You just need to make sure all nodes have clocks properly set and synchronized, hostnames and DNS names are set for each machine, SE Linux is turned off, and firewall settings (on each node) allow machines to talk to each other.
Also, Dell offers a downloadable Crowbar ISO for Hadoop - and that's Puppet-based, if you are familiar with Puppet.
This is where LLDP comes in handy. Run an LLDP agent on each node and enable LLDP on the switch access ports. Then it's just a matter of the NameNode fetching LLDP neighbor information from the switch (usually by using SNMP) and updating it's Rack Awareness.

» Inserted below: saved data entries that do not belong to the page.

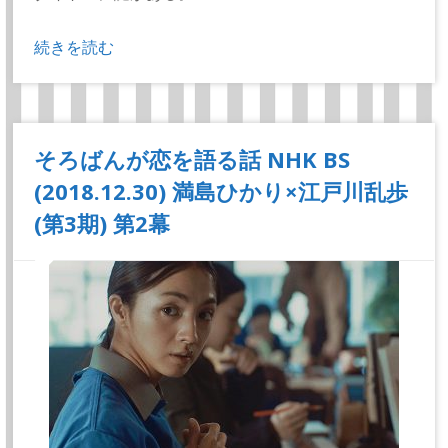
続きを読む
そろばんが恋を語る話 NHK BS
(2018.12.30) 満島ひかり×江戸川乱歩
(第3期) 第2幕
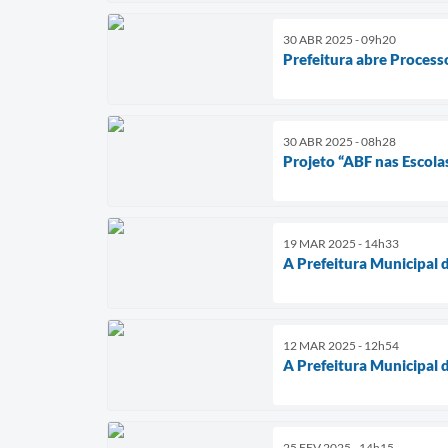
30 ABR 2025 - 09h20
Prefeitura abre Processo
30 ABR 2025 - 08h28
Projeto “ABF nas Escola
19 MAR 2025 - 14h33
A Prefeitura Municipal 
12 MAR 2025 - 12h54
A Prefeitura Municipal 
25 FEV 2025 - 14h15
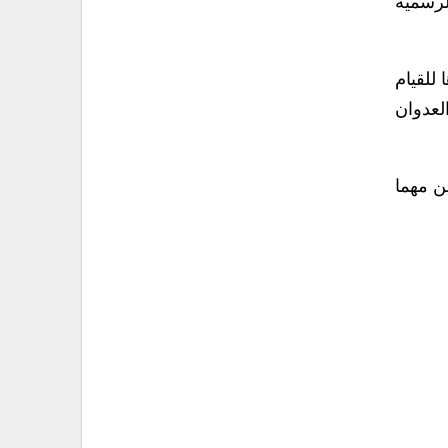
لرسمية
 للقيام
لعدوان
ن مهما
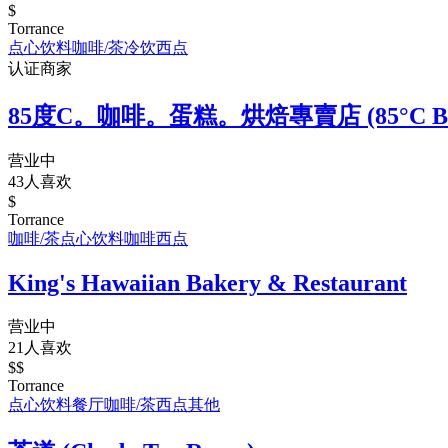
$
Torrance
点心饮料
咖啡/茶
冷饮
西点
认证商家
85度C。咖啡。蛋糕。烘焙專賣店 (85°C Bake
营业中
43人喜欢
$
Torrance
咖啡/茶
点心饮料
咖啡
西点
King's Hawaiian Bakery & Restaurant
营业中
21人喜欢
$$
Torrance
点心饮料
餐厅
咖啡/茶
西点
其他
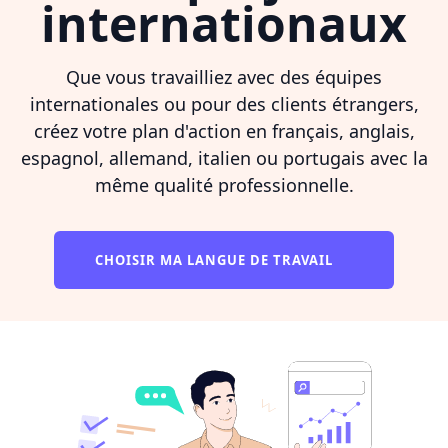
internationaux
Que vous travailliez avec des équipes
internationales ou pour des clients étrangers,
créez votre plan d'action en français, anglais,
espagnol, allemand, italien ou portugais avec la
même qualité professionnelle.
CHOISIR MA LANGUE DE TRAVAIL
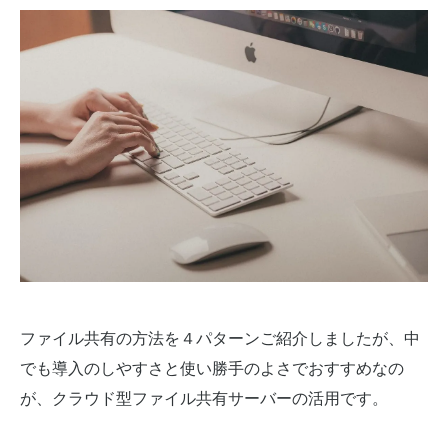
ファイル共有の方法を４パターンご紹介しましたが、中
でも導入のしやすさと使い勝手のよさでおすすめなの
が、クラウド型ファイル共有サーバーの活用です。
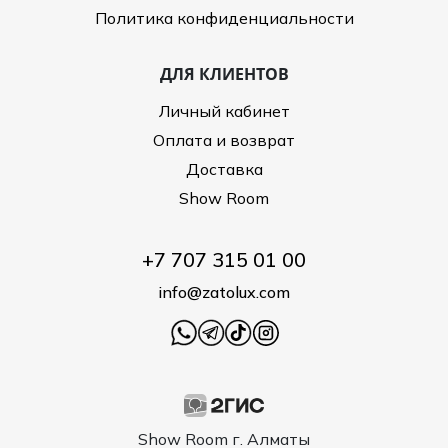
Политика конфиденциальности
ДЛЯ КЛИЕНТОВ
Личный кабинет
Оплата и возврат
Доставка
Show Room
+7 707 315 01 00
info@zatolux.com
Show Room г. Алматы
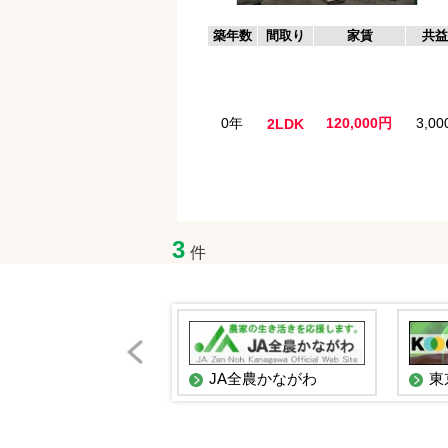
築年数
間取り
家賃
共益
0年
120,000円
3,0
2LDK
3
件
JAあつぎ
JA全農かながわ
東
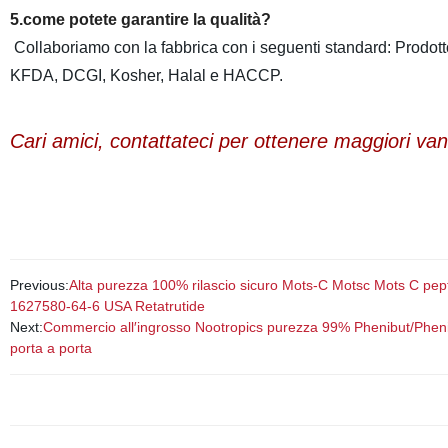
5.
come potete garantire la qualità?
Collaboriamo con la fabbrica con i seguenti standard: Prodot
KFDA, DCGI, Kosher, Halal e HACCP.
Cari amici, contattateci per ottenere maggiori van
Previous:
Alta purezza 100% rilascio sicuro Mots-C Motsc Mots C pe
1627580-64-6 USA Retatrutide
Next:
Commercio all′ingrosso Nootropics purezza 99% Phenibut/Pheni
porta a porta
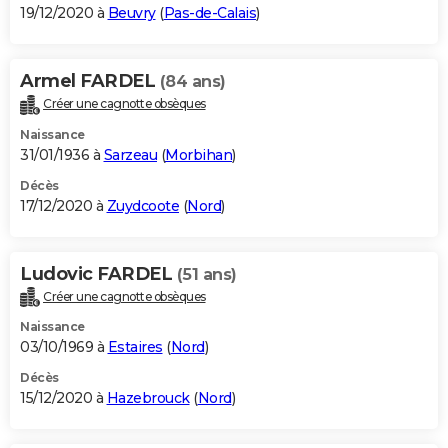
19/12/2020 à
Beuvry
(
Pas-de-Calais
)
Armel FARDEL
(84 ans)
Créer une cagnotte obsèques
Naissance
31/01/1936 à
Sarzeau
(
Morbihan
)
Décès
17/12/2020 à
Zuydcoote
(
Nord
)
Ludovic FARDEL
(51 ans)
Créer une cagnotte obsèques
Naissance
03/10/1969 à
Estaires
(
Nord
)
Décès
15/12/2020 à
Hazebrouck
(
Nord
)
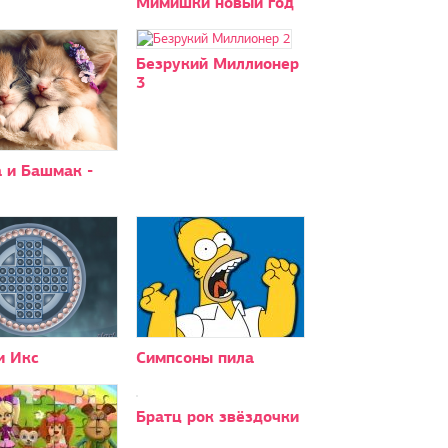
Мимишки новый год
Безрукий Миллионер
3
 и Башмак -
 Икс
Симпсоны пила
Братц рок звёздочки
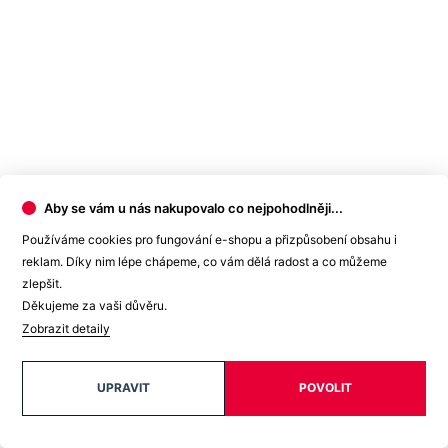
Aby se vám u nás nakupovalo co nejpohodlněji...
Používáme cookies pro fungování e-shopu a přizpůsobení obsahu i
reklam. Díky nim lépe chápeme, co vám dělá radost a co můžeme
zlepšit.
Děkujeme za vaši důvěru.
Zobrazit detaily
UPRAVIT
POVOLIT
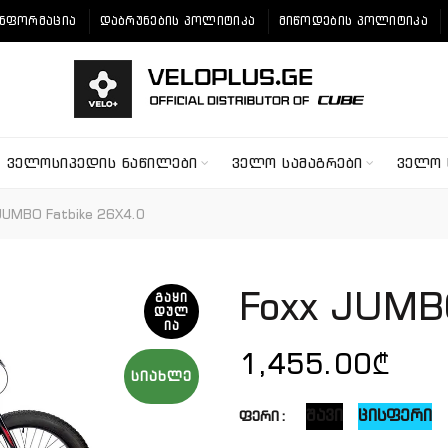
ᲘᲜᲤᲝᲠᲛᲐᲪᲘᲐ
ᲓᲐᲑᲠᲣᲜᲔᲑᲘᲡ ᲞᲝᲚᲘᲢᲘᲙᲐ
ᲛᲘᲬᲝᲓᲔᲑᲘᲡ ᲞᲝᲚᲘᲢᲘᲙᲐ
ᲕᲔᲚᲝᲡᲘᲞᲔᲓᲘᲡ ᲜᲐᲬᲘᲚᲔᲑᲘ
ᲕᲔᲚᲝ ᲡᲐᲛᲐᲒᲠᲔᲑᲘ
ᲕᲔᲚᲝ 
JUMBO Fatbike 26X4.0
Foxx JUMB
ᲒᲐᲧᲘ
ᲓᲣᲚ
ᲘᲐ
1,455.00
₾
ᲡᲘᲐᲮᲚᲔ
შავი
ცისფერი
ფერი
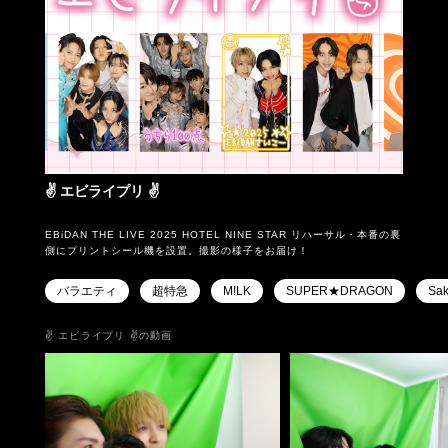
✌ エビライプリ ✌
EBiDAN THE LIVE 2025 HOTEL NINE STAR リハーサル・本番の裏
側にプリントシール機を設置。撮影の様子をお届け！
バラエティ
超特急
M!LK
SUPER★DRAGON
Sak
✌ エビライプリ ✌の動画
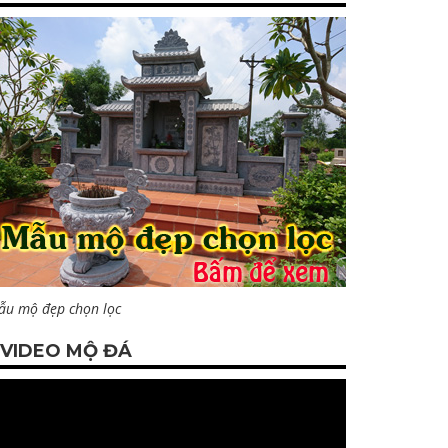
ẫu mộ đẹp chọn lọc
VIDEO MỘ ĐÁ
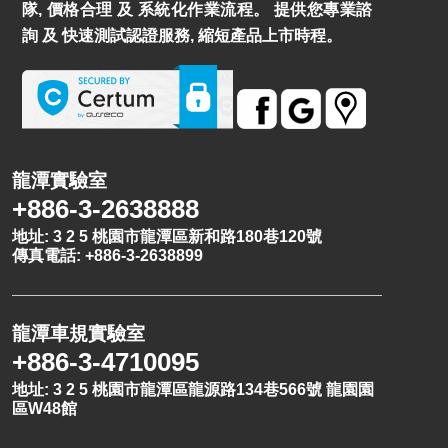
隊, 價格合理 及 系統化作業流程。 提供您專業諮
詢 及 快速測試認證服務, 縮短產品上市時程。
龍潭實驗室
+886-3-2638888
地址: 3 2 5 桃園市龍潭區新和路180巷120號
傳真電話: +886-3-2638899
龍潭車規實驗室
+886-3-4710095
地址: 3 2 5 桃園市龍潭區龍源路134巷566號 龍園園
區W48館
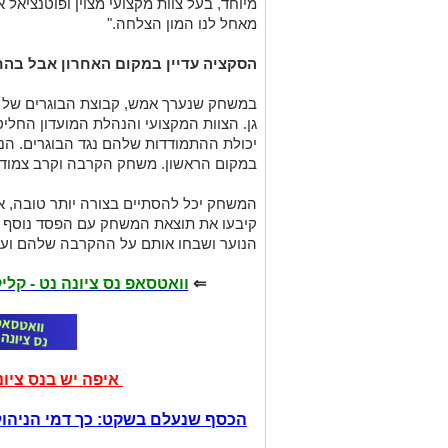
מיוחד, בעל צוות מקצועי מצוין ופוטנציאל א
מאחל לנו המון הצלחה."
הסקציה עדיין במקום האחרון אבל בה
במשחק שנערך אמש, קבוצת הבוגרים של 
גן. הצוות המקצועי והנהלת המועדון החליט
יכולת ההתמודדות שלהם נגד הבוגרים. ה
במקום הראשון. משחק הקרבה וקרב צמוד ש
המשחק יכל להסתיים בצורה יותר טובה, 
הנוער ושבחו אותם על ההקרבה שלהם ועל 
⇐
וואטסאפ נס ציונה נט - קל
איפה יש בנס ציו
הכסף שנעלם בשקט: כך דמי הניהול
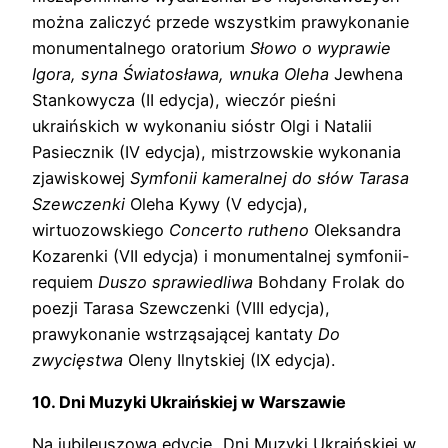
można zaliczyć przede wszystkim prawykonanie
monumentalnego oratorium
Słowo o wyprawie
Igora,
syna Światosława, wnuka Oleha
Jewhena
Stankowycza (II edycja), wieczór pieśni
ukraińskich w wykonaniu sióstr Olgi i Natalii
Pasiecznik (IV edycja), mistrzowskie wykonania
zjawiskowej
Symfonii kameralnej do słów Tarasa
Szewczenki
Oleha Kywy (V edycja),
wirtuozowskiego
Concerto rutheno
Oleksandra
Kozarenki (VII edycja) i monumentalnej symfonii-
requiem
Duszo sprawiedliwa
Bohdany Frolak do
poezji Tarasa Szewczenki (VIII edycja),
prawykonanie wstrząsającej kantaty
Do
zwycięstwa
Oleny Ilnytskiej (IX edycja).
10. Dni Muzyki Ukraińskiej w Warszawie
Na jubileuszową edycję „Dni Muzyki Ukraińskiej w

(Disclaimer: I know nothing about Hadoop...)
Monitoring is also completely missing: We use Icinga/Nagios and Ganglia. Especially Ganglia is invaluable to adjust the configuration for optimal machine usage in my experience.
Another point worth considering is Security. Hadoop by default is secured like NFS. That means any user that is able to create an hdfs or hadoop user on a machine that has access to the NameNode can delete your HDFS. Hadoop can use Kerberos for security.
Also consider adding Snappy Compression to your setup, it speeds up the shuffle phase.
Last but not least - I've found these slides about Hadoop Tuning invaluable: http://www.slideshare.net/cloudera/mr-perf
@meinuelzen: We use Oracle JDK 7 with en_US.UTF-8 and ntpd on all machines. Ubuntu 10.04 / Ubuntu 12.04 but the OS should not matter. Lot's of RAM and lot's of disks are more important.
https://ccp.cloudera.com/display/DOC/Documentation#Documenta...
Regards,
What would you recommend as default locales settings for the systems? I guess LC_ALL=en_US.UTF-8, right?
And what about server date and time? Using NTP or not?